This might be of interest to just a few, but I've been working hard to understand the degree to which global patterns of soil del15N represent differences in the proportion of gaseous N loss (fractionating loss hypothesis) vs. difference in the degree of decomposition of soil organic matter (microbial processing hypothesis).
There are few papers that try to contextualize losses of N via gaseous pathways vs. leaching, for example.
There also are few papers that look at spatial patterns of gaseous N flux, local or global.
Velthof 2000 did a great gradient study involving 162 flux chambers along 400 m of slope in a grassland.
This is probably the best study that asks whether spatial variation in gaseous N flux patterns soil del15N.

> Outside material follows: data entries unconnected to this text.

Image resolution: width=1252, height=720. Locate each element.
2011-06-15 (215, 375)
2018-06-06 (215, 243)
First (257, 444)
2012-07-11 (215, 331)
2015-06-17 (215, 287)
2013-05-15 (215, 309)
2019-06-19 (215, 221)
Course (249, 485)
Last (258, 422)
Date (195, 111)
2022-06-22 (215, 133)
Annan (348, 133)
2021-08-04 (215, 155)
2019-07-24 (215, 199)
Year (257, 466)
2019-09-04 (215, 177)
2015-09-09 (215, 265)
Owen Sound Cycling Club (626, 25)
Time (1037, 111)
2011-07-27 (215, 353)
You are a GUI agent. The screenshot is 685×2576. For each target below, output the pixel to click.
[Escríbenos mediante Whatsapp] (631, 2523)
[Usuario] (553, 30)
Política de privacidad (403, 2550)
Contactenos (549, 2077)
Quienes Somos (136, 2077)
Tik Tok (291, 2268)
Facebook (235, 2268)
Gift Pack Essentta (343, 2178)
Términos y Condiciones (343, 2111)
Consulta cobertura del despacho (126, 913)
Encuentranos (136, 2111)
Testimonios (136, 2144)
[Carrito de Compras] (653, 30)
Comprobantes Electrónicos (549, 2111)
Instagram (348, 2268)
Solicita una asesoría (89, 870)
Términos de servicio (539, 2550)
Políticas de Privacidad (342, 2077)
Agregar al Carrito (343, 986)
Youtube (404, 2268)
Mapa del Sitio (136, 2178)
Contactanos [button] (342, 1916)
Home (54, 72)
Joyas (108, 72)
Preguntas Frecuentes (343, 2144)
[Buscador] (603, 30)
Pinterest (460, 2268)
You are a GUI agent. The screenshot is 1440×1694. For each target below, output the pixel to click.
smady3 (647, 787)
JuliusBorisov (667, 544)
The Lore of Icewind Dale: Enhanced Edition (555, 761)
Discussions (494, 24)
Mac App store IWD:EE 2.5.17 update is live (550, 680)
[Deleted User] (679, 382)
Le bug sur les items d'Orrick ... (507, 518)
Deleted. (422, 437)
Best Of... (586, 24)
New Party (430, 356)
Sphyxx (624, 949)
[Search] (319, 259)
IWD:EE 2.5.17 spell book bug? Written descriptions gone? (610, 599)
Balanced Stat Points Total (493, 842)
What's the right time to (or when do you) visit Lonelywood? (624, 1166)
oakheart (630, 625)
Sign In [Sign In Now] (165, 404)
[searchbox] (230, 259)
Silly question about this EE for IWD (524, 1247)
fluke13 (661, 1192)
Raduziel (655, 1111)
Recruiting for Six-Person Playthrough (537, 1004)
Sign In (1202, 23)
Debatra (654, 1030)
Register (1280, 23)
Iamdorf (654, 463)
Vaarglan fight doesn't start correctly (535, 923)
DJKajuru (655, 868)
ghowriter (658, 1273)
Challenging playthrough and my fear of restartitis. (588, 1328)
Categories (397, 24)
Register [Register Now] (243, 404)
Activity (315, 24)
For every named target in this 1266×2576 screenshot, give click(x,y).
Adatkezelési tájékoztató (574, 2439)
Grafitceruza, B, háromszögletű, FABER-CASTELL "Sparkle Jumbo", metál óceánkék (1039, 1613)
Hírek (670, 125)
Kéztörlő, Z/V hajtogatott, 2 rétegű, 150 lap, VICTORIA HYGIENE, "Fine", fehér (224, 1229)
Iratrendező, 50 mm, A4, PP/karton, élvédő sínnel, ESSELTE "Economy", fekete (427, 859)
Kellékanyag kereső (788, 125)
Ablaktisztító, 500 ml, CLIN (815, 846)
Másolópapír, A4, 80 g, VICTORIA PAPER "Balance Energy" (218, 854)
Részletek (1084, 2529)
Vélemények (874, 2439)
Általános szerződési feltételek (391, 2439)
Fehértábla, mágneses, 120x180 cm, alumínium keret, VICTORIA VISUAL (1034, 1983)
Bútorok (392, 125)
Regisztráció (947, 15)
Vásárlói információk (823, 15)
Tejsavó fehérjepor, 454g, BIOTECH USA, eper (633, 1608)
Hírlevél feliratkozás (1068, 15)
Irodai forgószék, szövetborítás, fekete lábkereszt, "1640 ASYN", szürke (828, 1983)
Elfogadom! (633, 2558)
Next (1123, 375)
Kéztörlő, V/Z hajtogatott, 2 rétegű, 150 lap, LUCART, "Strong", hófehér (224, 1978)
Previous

At least over 4 days of measurements, they found a good correlation between the two.
Best correlations were with shallow soils (0-5 cm). r2 was about 0.4. But correlations for del 15N of soils even just 10-15cm deep were non-significant (r2 = 0.03, P > 0.3)
For what it's worth, they said that "Both the del15N values and N2O fluxes were highest at the steepest part of the slope."
Would steep slopes also have more processed OM?
Velthof, G. L., J. W. van Groenigen, G. Gebauer, S. Pietrzak, S. C. Jarvis, M. Pinto, W. Corre, and O. Oenema. 2000. Temporal stability of spatial patterns of nitrous oxide fluxes from sloping grassland. Journal of Environmental Quality 29:1397-1407.